The “shared” spectrum the agency has recently been touting would have to be shared with the Department of Defense and other federal agencies, which have so far stonewalled a 2010 Executive Order from President Obama to vacate its unused or underutilized allocations.  (The federal government is, by far, the largest holder of usable spectrum today, with as much as 60% of the total.)



And after over a year of on-going design, there is still no timetable for the incentive auctions.  Last week, FCC Commissioner Jessica Rosenworcel, speaking to the National Association of Broadcasters, urged her colleagues at least to pencil in some dates.  But even in the best-case scenario, it will be years before significant new spectrum comes online for mobile devices.  The statute gives the agency until 2022.



In the interim, the mobile revolution has been kept alive by creative use of secondary markets, where mobile providers have bought and sold existing licenses to optimize current allocations, and by mergers and acquisitions, which allow network operators to combine spectrum and towers to improve coverage and efficiency.  Many transactions have been approved, but others have not.  Efforts to reallocate or reassign underutilized satellite spectrum are languishing in regulatory limbo.  Local zoning bodies continue to slow or refuse permission for the installation of new equipment.  Delays are endemic.



So even as the FCC pursues its visionary long-term plan for spectrum reform, the agency must redouble efforts to encourage optimal use of existing resources.  The agency and the Department of Justice must accelerate review of secondary market transactions, and place the immediate needs of mobile users ahead of hypothetical competitive harms that have yet to emerge.

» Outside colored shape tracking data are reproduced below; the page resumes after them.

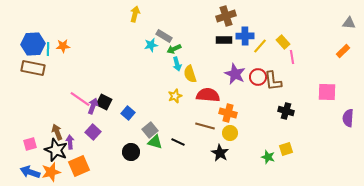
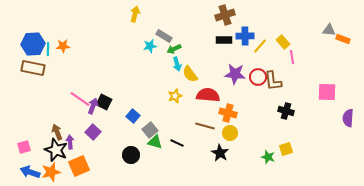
brown cross at (226, 16): moved 1 px left, 1 px up
gray triangle at (349, 23): moved 20 px left, 7 px down
cyan star at (151, 45): moved 1 px left, 1 px down
orange rectangle at (343, 51): moved 12 px up; rotated 64 degrees clockwise
yellow semicircle at (190, 74): rotated 18 degrees counterclockwise
purple star at (235, 74): rotated 20 degrees counterclockwise
blue square at (128, 113): moved 5 px right, 3 px down
black line at (178, 142): moved 1 px left, 1 px down
pink square at (30, 144): moved 6 px left, 3 px down
black circle at (131, 152): moved 3 px down
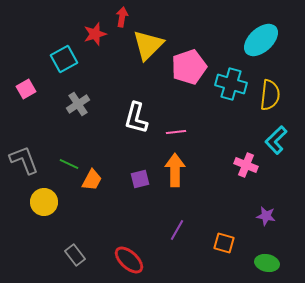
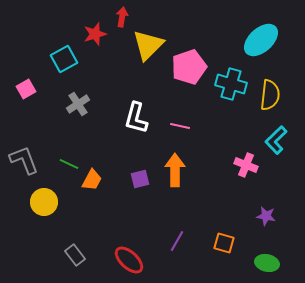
pink line: moved 4 px right, 6 px up; rotated 18 degrees clockwise
purple line: moved 11 px down
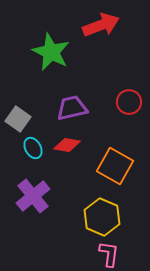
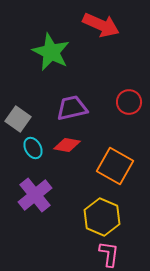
red arrow: rotated 45 degrees clockwise
purple cross: moved 2 px right, 1 px up
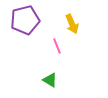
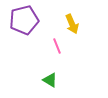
purple pentagon: moved 1 px left
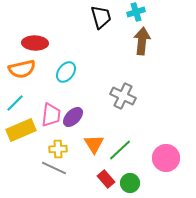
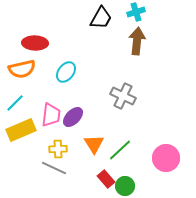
black trapezoid: moved 1 px down; rotated 45 degrees clockwise
brown arrow: moved 5 px left
green circle: moved 5 px left, 3 px down
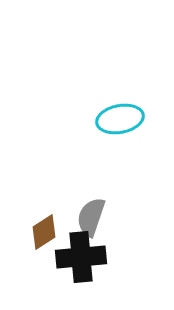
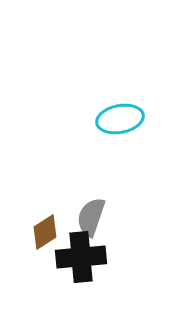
brown diamond: moved 1 px right
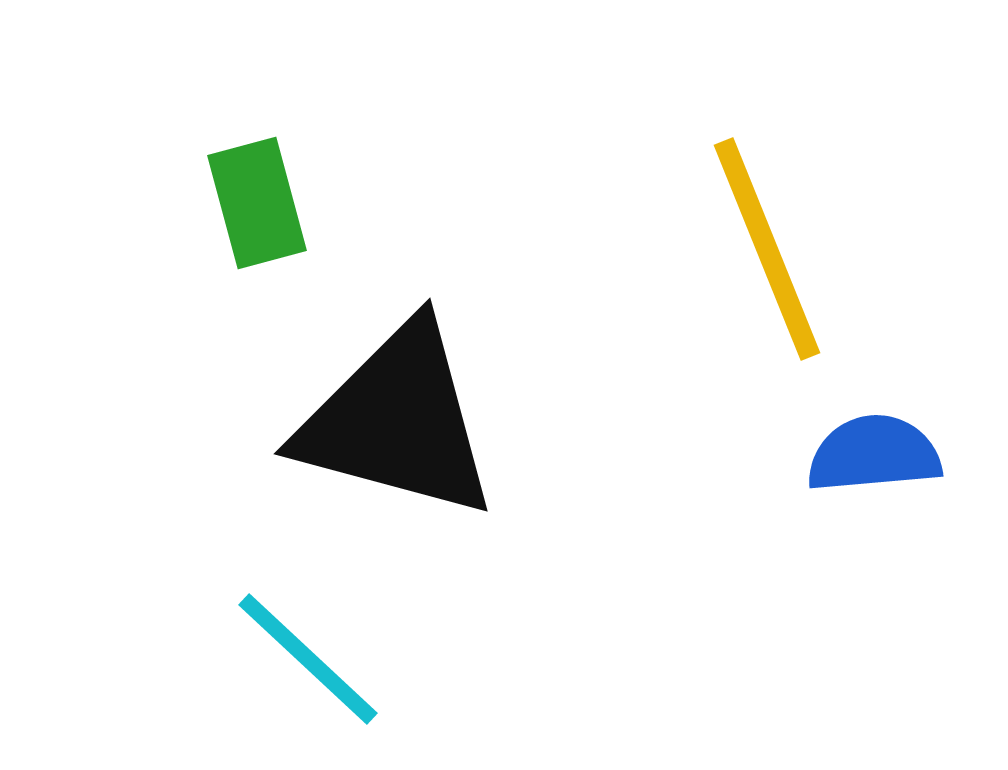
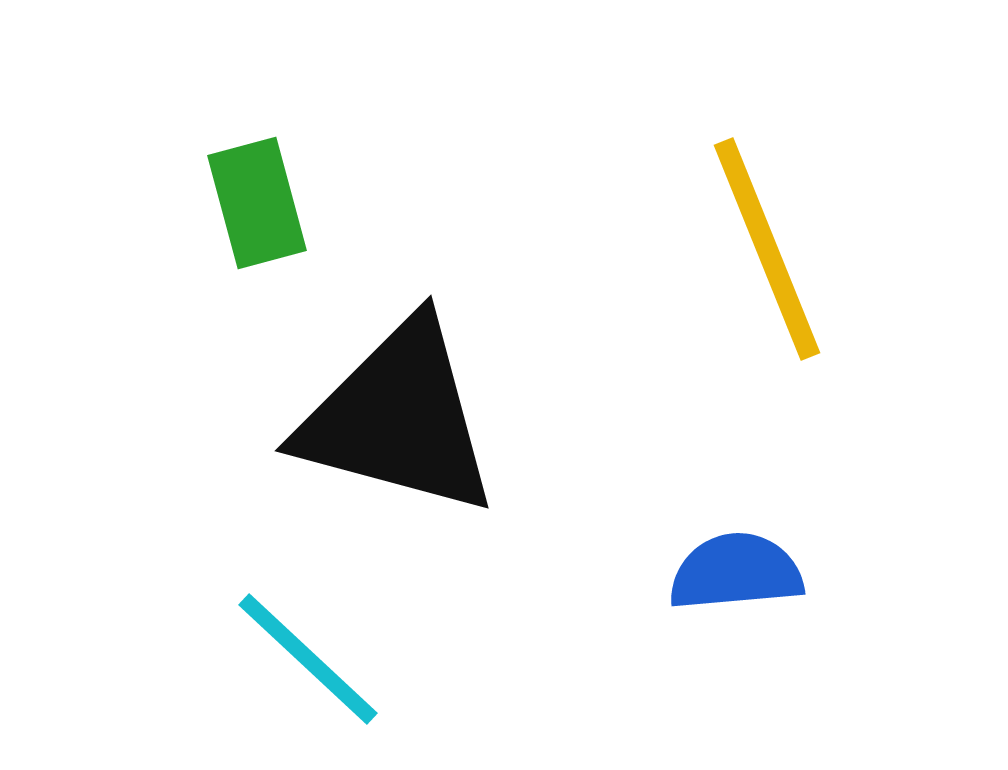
black triangle: moved 1 px right, 3 px up
blue semicircle: moved 138 px left, 118 px down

In conducting the incentive auctions, unrelated conditions and pet projects need to be kept out of the mix, and qualified bidders must not be artificially limited to advance vague policy objectives that have previously spoiled some auctions and unnecessarily depressed prices on others.



Let’s hope today’s oversight hearing will hold Chairman Genachowski to his promise to “[keep] discussions focused on solving problems, and on facts and data….so that innovation, private investment and jobs follow.”  We badly need all three.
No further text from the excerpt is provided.